We also refused an application by the appellant that we disqualify ourselves on the basis of a reasonable apprehension of bias. The apprehension of bias was said to arise from a statement at the end of our reasons in Tey v Optima Financial Group Pty Ltd[No 3] [2012] WASCA 113 in which we said that the papers in that matter would be referred to the Attorney General for consideration of an urgent application for an order against the appellant under s 4 of the Vexatious Proceedings Restriction Act 2002 (WA).
The test to be applied in determining whether a judge is disqualified by reason of the appearance of bias is whether a fair-minded lay observer might reasonably apprehend that the judge might not bring an impartial and unprejudiced mind to the resolution of the question the judge is required to determine: Johnson v Johnson [2000] HCA 48; (2000) 201 CLR 488 [11]. That requires an objective assessment of the connection between the facts and circumstances said to give rise to the apprehension and the asserted conclusion that a judge might not bring an impartial mind to bear upon the issues that are to be decided: Michael Wilson & Partners v Nicholls [2011] HCA 48 [67]. In Johnson v Johnson, the plurality pointed out (493) that in applying the test two things need to be remembered: the observer is taken to be reasonable, and the person being observed is a professional judge whose training, tradition and oath or affirmation requires the judge to discard the irrelevant, the immaterial and the prejudicial.
The statement we made in Tey v Optima Financial Group Pty Ltd[No 3] [2012] WASCA 113 related to the number of unsuccessful appeals and applications the appellant had brought in relation to a judgment against her in the Magistrates Court totalling some $900 (inclusive of costs).
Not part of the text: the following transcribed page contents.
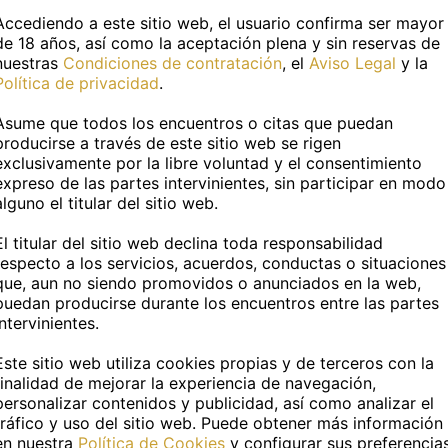
, somos Fer y Edu, una
Hola, somos una pareja real
Accediendo a este sitio web, el usuario confirma ser mayor
a real de chicos de 28 y 27
chicos pasivos que estarem
de 18 años, así como la aceptación plena y sin reservas de
nuestras
Condiciones de contratación
, el
Aviso Legal
y la
, altos, delgados, morenos y
la zona por un tiempo, así q
Política de privacidad
.
or...
aprove...
Asume que todos los encuentros o citas que puedan
producirse a través de este sitio web se rigen
exclusivamente por la libre voluntad y el consentimiento
iona
Chipiona
expreso de las partes intervinientes, sin participar en modo
alguno el titular del sitio web.
Otras categorías
El titular del sitio web declina toda responsabilidad
respecto a los servicios, acuerdos, conductas o situaciones
Virtuales en Chipiona
que, aun no siendo promovidos o anunciados en la web,
puedan producirse durante los encuentros entre las partes
intervinientes.
uentra Gays en otras capitales de Es
Este sitio web utiliza cookies propias y de terceros con la
finalidad de mejorar la experiencia de navegación,
Albacete capital
Alicante capital
personalizar contenidos y publicidad, así como analizar el
tráfico y uso del sitio web. Puede obtener más información
Badajoz capital
Barcelona capital
en nuestra
Política de Cookies
y configurar sus preferencia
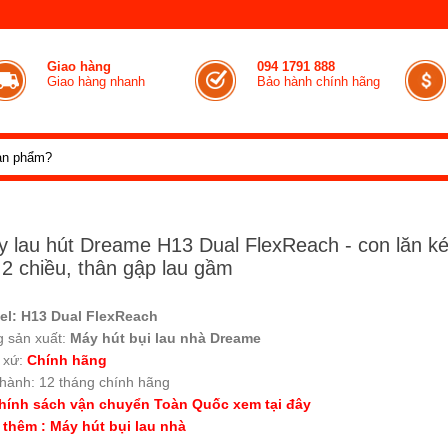
Giao hàng
094 1791 888
Giao hàng nhanh
Bảo hành chính hãng
 lau hút Dreame H13 Dual FlexReach - con lăn k
 2 chiều, thân gập lau gầm
el:
H13 Dual FlexReach
 sản xuất:
Máy hút bụi lau nhà Dreame
 xứ:
Chính hãng
hành: 12 tháng chính hãng
hính sách vận chuyển Toàn Quốc xem tại đây
thêm : Máy hút bụi lau nhà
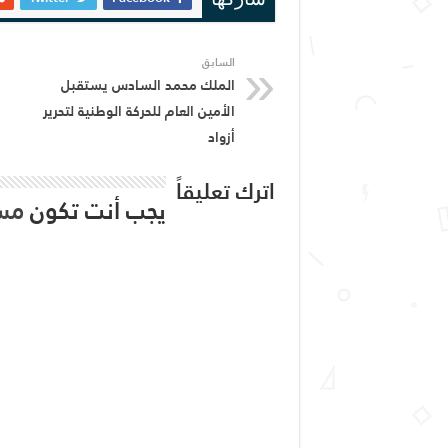
شاركها
السابق
الملك محمد السادس يستقبل
الأمين العام للحركة الوطنية لتحرير
أزواد
اترك تعليقاً
يجب أنت تكون
مس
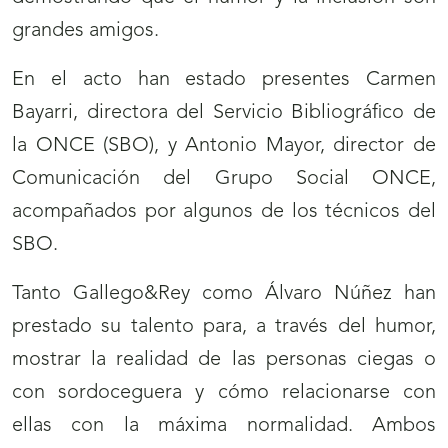
grandes amigos.
En el acto han estado presentes Carmen
Bayarri, directora del Servicio Bibliográfico de
la ONCE (SBO), y Antonio Mayor, director de
Comunicación del Grupo Social ONCE,
acompañados por algunos de los técnicos del
SBO.
Tanto Gallego&Rey como Álvaro Núñez han
prestado su talento para, a través del humor,
mostrar la realidad de las personas ciegas o
con sordoceguera y cómo relacionarse con
ellas con la máxima normalidad. Ambos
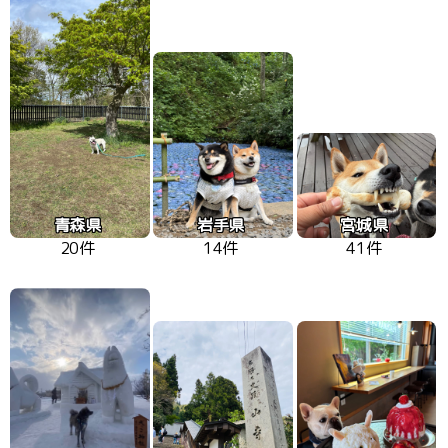
青森県
岩手県
宮城県
20件
14件
41件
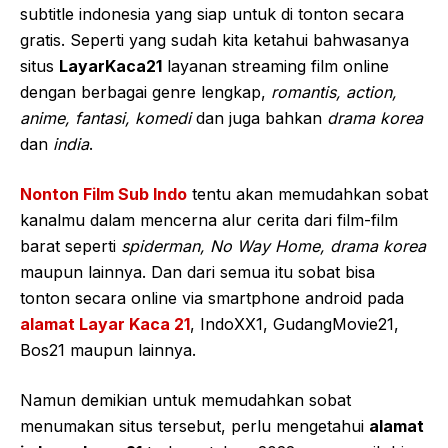
subtitle indonesia yang siap untuk di tonton secara
gratis. Seperti yang sudah kita ketahui bahwasanya
situs
LayarKaca21
layanan streaming film online
dengan berbagai genre lengkap,
romantis, action,
anime, fantasi, komedi
dan juga bahkan
drama korea
dan
india
.
Nonton Film Sub Indo
tentu akan memudahkan sobat
kanalmu dalam mencerna alur cerita dari film-film
barat seperti
spiderman, No Way Home, drama korea
maupun lainnya. Dan dari semua itu sobat bisa
tonton secara online via smartphone android pada
alamat Layar Kaca 21
, IndoXX1, GudangMovie21,
Bos21 maupun lainnya.
Namun demikian untuk memudahkan sobat
menumakan situs tersebut, perlu mengetahui
alamat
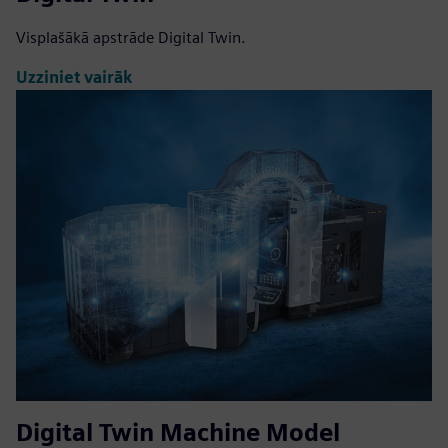
Visplašākā apstrāde Digital Twin.
Uzziniet vairāk
Digital Twin Machine Model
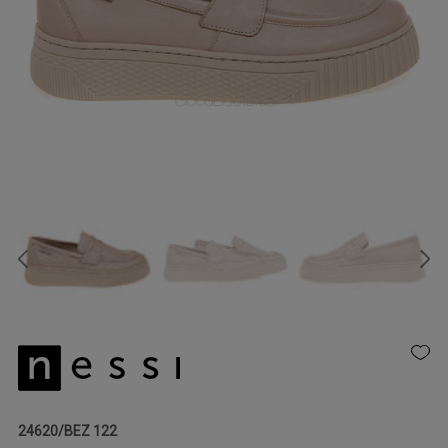
24620/BEZ 122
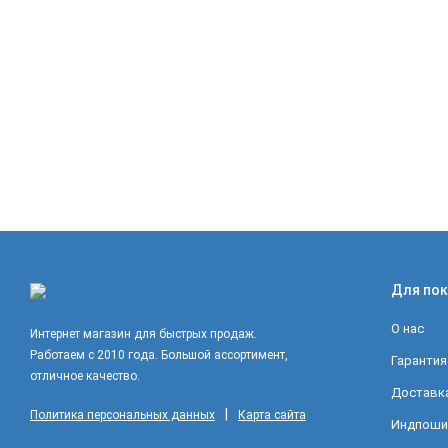
Для пок
О нас
Интернет магазин для быстрых продаж.
Работаем с 2010 года. Большой ассортимент,
Гарантия
отличное качество.
Доставка
|
Политика персональных данных
Карта сайта
Индпоши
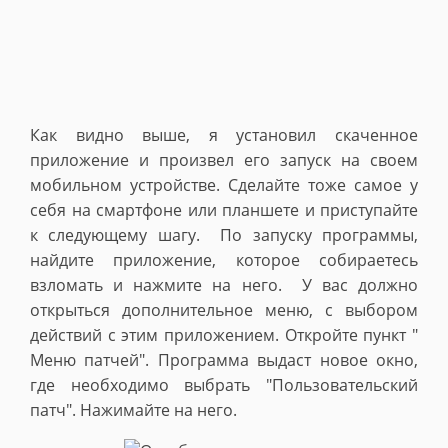
Как видно выше, я установил скаченное
приложение и произвел его запуск на своем
мобильном устройстве. Сделайте тоже самое у
себя на смартфоне или планшете и приступайте
к следующему шагу. По запуску программы,
найдите приложение, которое собираетесь
взломать и нажмите на него. У вас должно
открыться дополнительное меню, с выбором
действий с этим приложением. Откройте пункт "
Меню патчей". Программа выдаст новое окно,
где необходимо выбрать "Пользовательский
патч". Нажимайте на него.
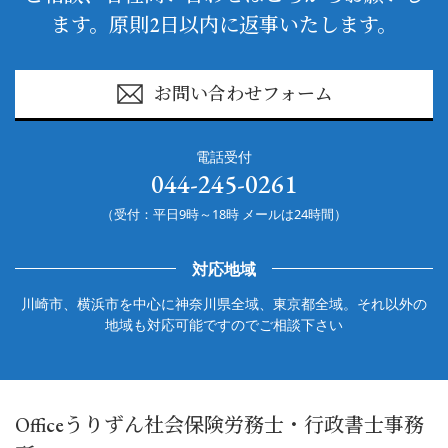
ます。原則2日以内に返事いたします。
お問い合わせフォーム
電話受付
044-245-0261
（受付：平日9時～18時 メールは24時間）
対応地域
川崎市、横浜市を中心に神奈川県全域、東京都全域。それ以外の
地域も対応可能ですのでご相談下さい
Officeうりずん社会保険労務士・行政書士事務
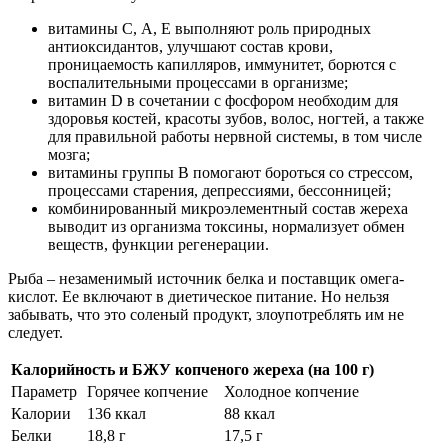
витамины С, А, Е выполняют роль природных
антиоксидантов, улучшают состав крови,
проницаемость капилляров, иммунитет, борются с
воспалительными процессами в организме;
витамин D в сочетании с фосфором необходим для
здоровья костей, красоты зубов, волос, ногтей, а также
для правильной работы нервной системы, в том числе
мозга;
витамины группы B помогают бороться со стрессом,
процессами старения, депрессиями, бессонницей;
комбинированный микроэлементный состав жереха
выводит из организма токсины, нормализует обмен
веществ, функции регенерации.
Рыба – незаменимый источник белка и поставщик омега-
кислот. Ее включают в диетическое питание. Но нельзя
забывать, что это соленый продукт, злоупотреблять им не
следует.
Калорийность и БЖУ копченого жереха (на 100 г)
Параметр
Горячее копчение
Холодное копчение
Калории
136 ккал
88 ккал
Белки
18,8 г
17,5 г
We noted that up to that time the appellant had costs orders against her amounting to some $35,000 and there were a number of appeals and applications by the appellant still to be determined. The statement was not directed to the merits of unresolved appeals but to the plethora of unsuccessful litigation instituted by the appellant in respect of what was a very modest judgment sum indeed. It was, and is, our view that there needs to be monitoring of any new proceedings sought to be brought by the appellant to ensure that they are commenced only where there is a prima facie ground for the proceedings.
What we said was not capable of giving rise to a reasonable apprehension that we might not bring an impartial and unprejudiced mind to the resolution of the specific issues which arise in this appeal. It was for that reason we dismissed the application to disqualify ourselves.
Conclusion
None of the grounds of appeal has any prospect of success and the appeal should be dismissed.
We would make the following orders:
1.The appeal be dismissed;
2.The appellant pay the respondent's costs of:
(a)the application dated 10 July 2012; and
(b)the appeal,
to be taxed;
3.The time for the filing of the respondent's answer be extended to 11 July 2012.